特別教育は外部講師を招いて実施するケースが多いですが、一定の条件を満たせば社内で開催することも可能です。
しかし、実施方法や講師の要件を誤ると、教育が無効とみなされる恐れがあります。
本記事では、社内実施と外部委託の違い、実施時の注意点をわかりやすくまとめました。
1.特別教育を社内で実施できる条件
労働安全衛生法第59条および労働安全衛生規則第36条に基づき、
特別教育は事業者が自ら実施または外部に委託して行うことができます。
社内開催が可能となる条件は次の通りです。
- 教育内容が法令で定められた範囲を満たしていること
- 教育担当者(講師)が十分な知識・経験を有していること
- 実技設備(工具・器具・安全器具など)が適切に用意されていること
- 教育記録を3年間保存していること
講師は「各特別教育インストラクター有資格者」「経験10年以上のベテラン作業者」など、
実務能力を証明できる者であれば問題ありません。
2.社内開催のメリットとデメリット
| 項目 | メリット | デメリット |
|---|---|---|
| コスト面 | 外部講師費用が不要 | 講師準備・資料作成の手間が増える |
| 柔軟性 | 自社のスケジュールに合わせやすい | 教育品質が講師によってばらつく |
| 法令対応 | 自社独自の内容を組み込みやすい | 法令に準拠していないと無効になる恐れ |
3.外部委託(講師派遣)の特徴
外部委託では、厚生労働省や中央労働災害防止協会等に認定された経験豊富な講師が教育を実施します。

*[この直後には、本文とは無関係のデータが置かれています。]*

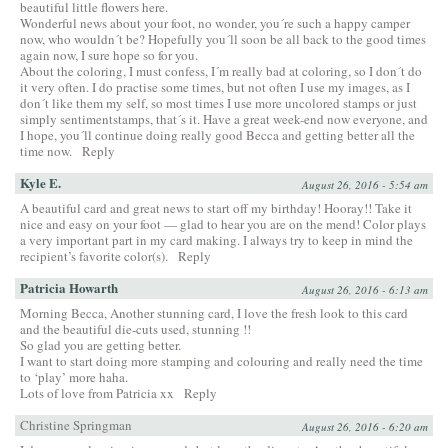
beautiful little flowers here.
Wonderful news about your foot, no wonder, you´re such a happy camper
now, who wouldn´t be? Hopefully you´ll soon be all back to the good times
again now, I sure hope so for you.
About the coloring, I must confess, I´m really bad at coloring, so I don´t do
it very often. I do practise some times, but not often I use my images, as I
don´t like them my self, so most times I use more uncolored stamps or just
simply sentimentstamps, that´s it. Have a great week-end now everyone, and
I hope, you´ll continue doing really good Becca and getting better all the
time now.
Reply
Kyle E.
August 26, 2016 - 5:54 am
A beautiful card and great news to start off my birthday! Hooray!! Take it
nice and easy on your foot — glad to hear you are on the mend! Color plays
a very important part in my card making. I always try to keep in mind the
recipient’s favorite color(s).
Reply
Patricia Howarth
August 26, 2016 - 6:13 am
Morning Becca, Another stunning card, I love the fresh look to this card
and the beautiful die-cuts used, stunning !!
So glad you are getting better.
I want to start doing more stamping and colouring and really need the time
to ‘play’ more haha.
Lots of love from Patricia xx
Reply
Christine Springman
August 26, 2016 - 6:20 am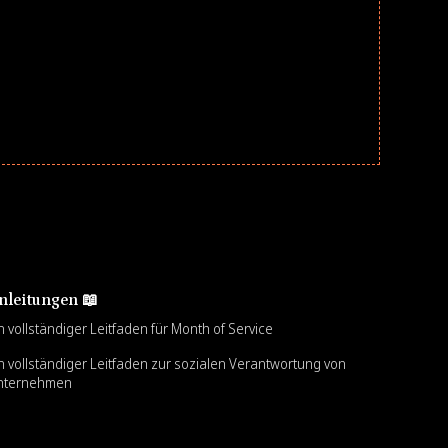
nleitungen 📖
n vollständiger Leitfaden für Month of Service
n vollständiger Leitfaden zur sozialen Verantwortung von
nternehmen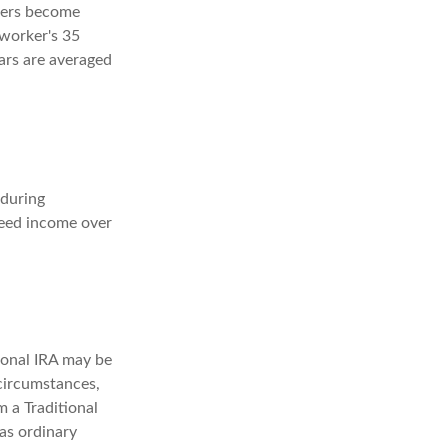
kers become
 worker's 35
ears are averaged
 during
teed income over
ional IRA may be
 circumstances,
 a Traditional
as ordinary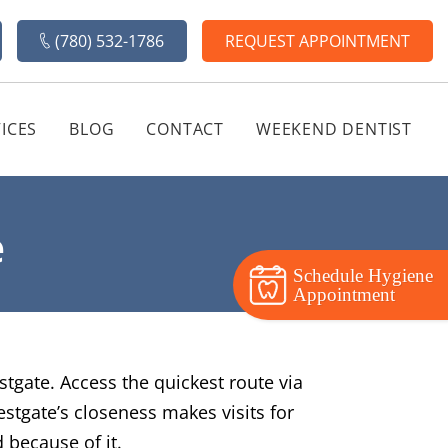
(780) 532-1786
REQUEST APPOINTMENT
ICES
BLOG
CONTACT
WEEKEND DENTIST
e
Schedule Hygiene
Appointment
stgate. Access the quickest route via
stgate’s closeness makes visits for
 because of it.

教育の品質・法令適合性・修了証発行の信頼性が高いのが特徴です。
ものづくり安全衛生オフィスの出張講習では、全国どこでも講師を派遣し、現場環境に合わせた実技教育を行います。
4.社内実施と外部委託の違いまとめ
| 項目 | 社内実施 | 外部委託 |
|---|---|---|
| 講師資格 | 社内有資格者または実務経験者 | 認定講師・専門教育機関 |
| 教育記録 | 自社で保存・管理(3年以上) | 教育機関が記録保管・修了証発行 |
| 法令リスク | 講師・内容が基準を満たさないと無効 | 法令準拠・全国対応 |
5.まとめ:社内開催も可能だが、品質確保が重要
特別教育は事業者責任で実施可能ですが、教育内容・講師資格・記録保存などを満たさなければ「未教育」と見なされます。
不安がある場合は、外部講師による出張講習を活用することで、法令準拠・効率的な教育実施が可能になります。